Building a product-led growth engine on top of the data warehouse
Learn how we evolved our PLG engine to take advantage of our biggest asset: our data warehouse.
Kashish Gupta
July 14, 2022
9 minutes
Many of today’s biggest SaaS businesses have jumped on the product-led growth (PLG) bandwagon. By leveraging the product as a first-class go-to-market channel, companies can grow more efficiently. Sales cycles become shorter and acquisition costs begin to flatten.
Yet, there’s a perception that only large teams with big budgets can build PLG motions at scale, (e.g. Dropbox, Slack, Airtable), and that growth engineers need to write thousands of lines of code over multiple months just to execute simple experiments.

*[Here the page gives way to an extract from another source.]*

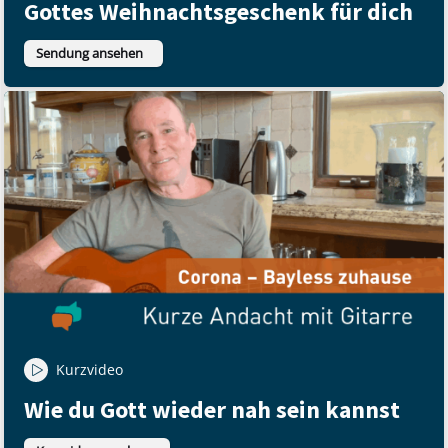
Gottes Weihnachtsgeschenk für dich
Sendung ansehen
Kurzvideo
Wie du Gott wieder nah sein kannst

The modern data stack—exemplified by vendors like Snowflake, Fivetran, and dbt—has promised an alternative. By replacing application code with SQL queries and models, a business can build a high-caliber PLG engine…without outsized resources.
Making this transition does require changing the mental model of how the system should be architected, but our own journey at Hightouch shows that the payback can be tremendous.
It’s still early, but the results and velocity have been exciting. In writing this post, our goal is to engage with and learn from others who are driving similar innovations in PLG.
Building a PLG Engine on the Warehouse
As a PLG business ourselves, we’re always excited to push the envelope of what’s possible. Over the past two months, we migrated our entire PLG engine directly on top of our data warehouse (🤩).
We went beyond a simple implementation like “syncing data fields into Salesforce” and instead prioritized migrating key components of our business logic directly into our warehouse so we could focus on higher-level objectives like audience building, workflow sequencing, customer journeys, and experimentation.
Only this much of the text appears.